▶ _WHAT THE TASK ASKS_: Every line below that holds the string "Feudo" must be copied.

▶ _EXTRACTED MATERIAL_:
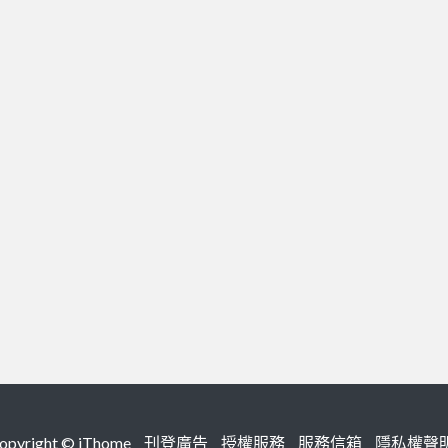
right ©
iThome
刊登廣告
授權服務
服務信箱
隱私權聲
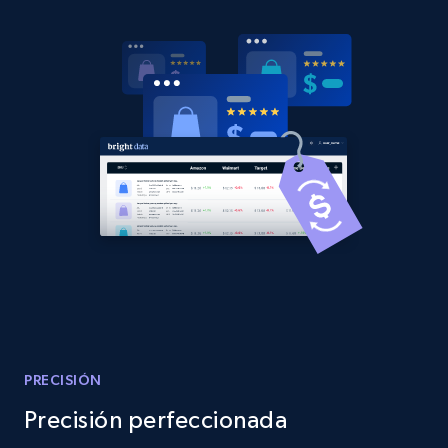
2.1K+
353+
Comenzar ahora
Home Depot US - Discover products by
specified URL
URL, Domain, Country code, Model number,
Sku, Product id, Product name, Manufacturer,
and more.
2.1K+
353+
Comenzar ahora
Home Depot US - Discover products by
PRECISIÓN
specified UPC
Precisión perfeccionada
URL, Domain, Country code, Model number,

* * *

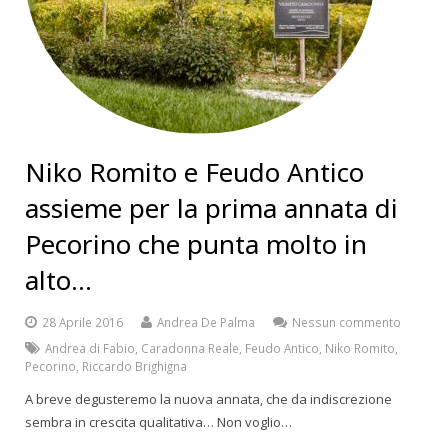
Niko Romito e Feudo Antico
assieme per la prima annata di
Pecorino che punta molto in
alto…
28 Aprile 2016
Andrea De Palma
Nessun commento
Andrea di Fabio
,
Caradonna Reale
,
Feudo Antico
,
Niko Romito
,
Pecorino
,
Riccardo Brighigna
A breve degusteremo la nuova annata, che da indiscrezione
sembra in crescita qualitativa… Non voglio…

---

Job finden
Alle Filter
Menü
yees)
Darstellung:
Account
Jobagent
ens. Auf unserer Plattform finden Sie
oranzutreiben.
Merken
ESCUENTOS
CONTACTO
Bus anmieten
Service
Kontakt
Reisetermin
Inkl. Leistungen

▶ _RESPONSE TO THE TASK_:
Niko Romito e Feudo Antico
Feudo Antico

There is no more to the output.